[Opening The data section]

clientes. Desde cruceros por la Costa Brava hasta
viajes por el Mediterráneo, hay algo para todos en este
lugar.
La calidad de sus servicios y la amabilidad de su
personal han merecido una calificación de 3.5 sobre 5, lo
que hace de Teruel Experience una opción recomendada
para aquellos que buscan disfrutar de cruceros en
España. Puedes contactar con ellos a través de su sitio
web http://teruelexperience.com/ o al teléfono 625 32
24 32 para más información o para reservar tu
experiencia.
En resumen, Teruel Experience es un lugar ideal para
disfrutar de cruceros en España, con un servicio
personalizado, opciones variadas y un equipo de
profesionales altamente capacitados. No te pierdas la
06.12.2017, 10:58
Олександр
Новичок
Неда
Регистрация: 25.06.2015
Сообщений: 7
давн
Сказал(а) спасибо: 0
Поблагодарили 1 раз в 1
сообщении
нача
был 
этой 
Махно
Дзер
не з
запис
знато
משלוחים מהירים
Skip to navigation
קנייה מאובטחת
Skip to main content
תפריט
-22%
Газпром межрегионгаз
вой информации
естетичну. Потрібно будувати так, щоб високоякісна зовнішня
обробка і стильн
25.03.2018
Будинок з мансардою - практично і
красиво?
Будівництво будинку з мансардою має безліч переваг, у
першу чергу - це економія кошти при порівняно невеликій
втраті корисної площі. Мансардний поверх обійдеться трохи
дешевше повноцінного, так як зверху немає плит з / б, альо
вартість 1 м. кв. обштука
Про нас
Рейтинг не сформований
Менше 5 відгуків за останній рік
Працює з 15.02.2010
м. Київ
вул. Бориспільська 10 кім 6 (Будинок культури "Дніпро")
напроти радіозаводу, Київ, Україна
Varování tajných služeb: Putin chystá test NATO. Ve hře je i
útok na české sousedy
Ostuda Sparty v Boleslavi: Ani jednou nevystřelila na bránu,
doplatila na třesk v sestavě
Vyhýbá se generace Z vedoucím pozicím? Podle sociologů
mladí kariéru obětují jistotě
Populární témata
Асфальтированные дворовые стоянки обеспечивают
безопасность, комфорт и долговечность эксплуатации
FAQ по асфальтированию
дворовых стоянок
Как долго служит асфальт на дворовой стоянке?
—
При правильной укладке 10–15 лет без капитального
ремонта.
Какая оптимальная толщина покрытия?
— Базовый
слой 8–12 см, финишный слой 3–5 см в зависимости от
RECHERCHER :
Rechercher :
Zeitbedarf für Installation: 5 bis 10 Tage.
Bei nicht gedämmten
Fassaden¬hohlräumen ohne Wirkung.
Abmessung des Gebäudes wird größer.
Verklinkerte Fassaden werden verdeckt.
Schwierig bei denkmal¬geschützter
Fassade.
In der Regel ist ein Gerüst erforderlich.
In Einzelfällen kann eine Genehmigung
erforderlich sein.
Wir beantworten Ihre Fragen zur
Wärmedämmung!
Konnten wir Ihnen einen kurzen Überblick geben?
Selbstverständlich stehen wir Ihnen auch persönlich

[Closing The data section]
[Opening The data section]

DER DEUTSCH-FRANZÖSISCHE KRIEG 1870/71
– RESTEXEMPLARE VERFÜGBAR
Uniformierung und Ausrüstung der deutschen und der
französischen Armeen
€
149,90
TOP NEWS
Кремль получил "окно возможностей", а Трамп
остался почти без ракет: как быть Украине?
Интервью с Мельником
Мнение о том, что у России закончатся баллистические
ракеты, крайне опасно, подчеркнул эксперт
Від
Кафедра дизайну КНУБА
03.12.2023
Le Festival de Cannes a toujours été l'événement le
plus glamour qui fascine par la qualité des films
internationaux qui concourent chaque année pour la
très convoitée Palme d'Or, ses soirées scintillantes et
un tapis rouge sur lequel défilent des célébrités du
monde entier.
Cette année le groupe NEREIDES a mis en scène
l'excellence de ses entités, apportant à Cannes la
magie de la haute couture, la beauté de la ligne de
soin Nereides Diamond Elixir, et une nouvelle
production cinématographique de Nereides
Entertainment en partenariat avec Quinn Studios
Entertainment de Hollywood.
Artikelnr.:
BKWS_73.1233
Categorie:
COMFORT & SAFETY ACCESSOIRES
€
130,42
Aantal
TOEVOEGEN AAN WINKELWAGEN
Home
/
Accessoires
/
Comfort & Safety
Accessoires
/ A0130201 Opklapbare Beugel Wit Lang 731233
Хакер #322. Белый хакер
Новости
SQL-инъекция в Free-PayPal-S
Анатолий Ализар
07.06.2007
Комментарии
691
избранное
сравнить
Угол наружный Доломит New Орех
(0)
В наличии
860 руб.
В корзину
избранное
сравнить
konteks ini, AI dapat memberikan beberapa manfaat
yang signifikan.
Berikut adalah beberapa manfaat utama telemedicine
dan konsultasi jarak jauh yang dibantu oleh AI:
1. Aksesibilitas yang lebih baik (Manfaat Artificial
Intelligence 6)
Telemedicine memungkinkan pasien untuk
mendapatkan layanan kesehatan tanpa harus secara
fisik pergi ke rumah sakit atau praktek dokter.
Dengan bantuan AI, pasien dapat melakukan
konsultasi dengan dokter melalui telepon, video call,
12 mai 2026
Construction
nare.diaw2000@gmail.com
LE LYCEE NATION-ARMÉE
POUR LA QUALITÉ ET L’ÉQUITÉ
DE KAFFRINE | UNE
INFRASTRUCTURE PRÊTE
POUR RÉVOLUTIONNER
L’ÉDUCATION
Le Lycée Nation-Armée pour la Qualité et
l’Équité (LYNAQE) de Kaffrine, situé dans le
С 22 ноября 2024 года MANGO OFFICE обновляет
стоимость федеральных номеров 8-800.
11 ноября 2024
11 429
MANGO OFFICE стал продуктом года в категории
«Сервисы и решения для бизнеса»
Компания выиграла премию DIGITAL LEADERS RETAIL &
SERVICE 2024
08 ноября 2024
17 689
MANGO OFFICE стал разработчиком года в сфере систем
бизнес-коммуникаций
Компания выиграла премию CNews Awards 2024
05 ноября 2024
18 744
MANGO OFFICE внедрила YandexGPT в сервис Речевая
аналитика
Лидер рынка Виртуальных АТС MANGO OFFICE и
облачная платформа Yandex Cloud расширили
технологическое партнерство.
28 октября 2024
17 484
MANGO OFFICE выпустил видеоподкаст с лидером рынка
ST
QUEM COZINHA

[Closing The data section]
[Opening The data section]

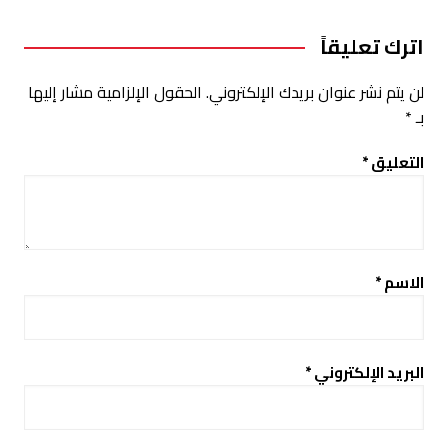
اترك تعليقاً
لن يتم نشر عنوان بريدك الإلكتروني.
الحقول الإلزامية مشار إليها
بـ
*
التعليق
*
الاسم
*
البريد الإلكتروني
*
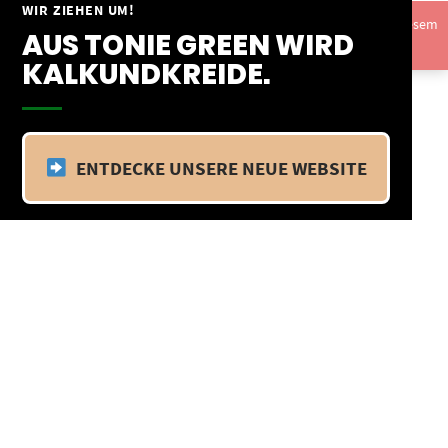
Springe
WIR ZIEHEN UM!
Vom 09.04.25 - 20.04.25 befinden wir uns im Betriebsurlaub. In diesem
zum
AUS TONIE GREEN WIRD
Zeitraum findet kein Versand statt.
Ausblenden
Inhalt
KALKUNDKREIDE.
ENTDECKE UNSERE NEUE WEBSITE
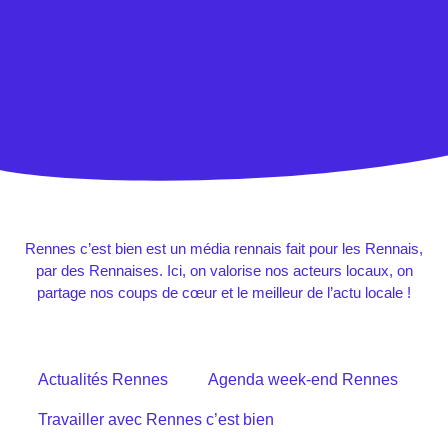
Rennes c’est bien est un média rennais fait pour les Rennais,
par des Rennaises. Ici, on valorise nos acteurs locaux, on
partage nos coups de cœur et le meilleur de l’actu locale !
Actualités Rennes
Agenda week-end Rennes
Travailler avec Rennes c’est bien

[Closing The data section]

## Directions
Only one stretch of the records above is wanted: the lines between the one holding "вул. Бориспільська 10" and the one holding "Selbstverständlich stehen wir", inclusive, reproduced exactly.

## Answer below
вул. Бориспільська 10 кім 6 (Будинок культури "Дніпро")
напроти радіозаводу, Київ, Україна
Varování tajných služeb: Putin chystá test NATO. Ve hře je i
útok na české sousedy
Ostuda Sparty v Boleslavi: Ani jednou nevystřelila na bránu,
doplatila na třesk v sestavě
Vyhýbá se generace Z vedoucím pozicím? Podle sociologů
mladí kariéru obětují jistotě
Populární témata
Асфальтированные дворовые стоянки обеспечивают
безопасность, комфорт и долговечность эксплуатации
FAQ по асфальтированию
дворовых стоянок
Как долго служит асфальт на дворовой стоянке?
—
При правильной укладке 10–15 лет без капитального
ремонта.
Какая оптимальная толщина покрытия?
— Базовый
слой 8–12 см, финишный слой 3–5 см в зависимости от
RECHERCHER :
Rechercher :
Zeitbedarf für Installation: 5 bis 10 Tage.
Bei nicht gedämmten
Fassaden¬hohlräumen ohne Wirkung.
Abmessung des Gebäudes wird größer.
Verklinkerte Fassaden werden verdeckt.
Schwierig bei denkmal¬geschützter
Fassade.
In der Regel ist ein Gerüst erforderlich.
In Einzelfällen kann eine Genehmigung
erforderlich sein.
Wir beantworten Ihre Fragen zur
Wärmedämmung!
Konnten wir Ihnen einen kurzen Überblick geben?
Selbstverständlich stehen wir Ihnen auch persönlich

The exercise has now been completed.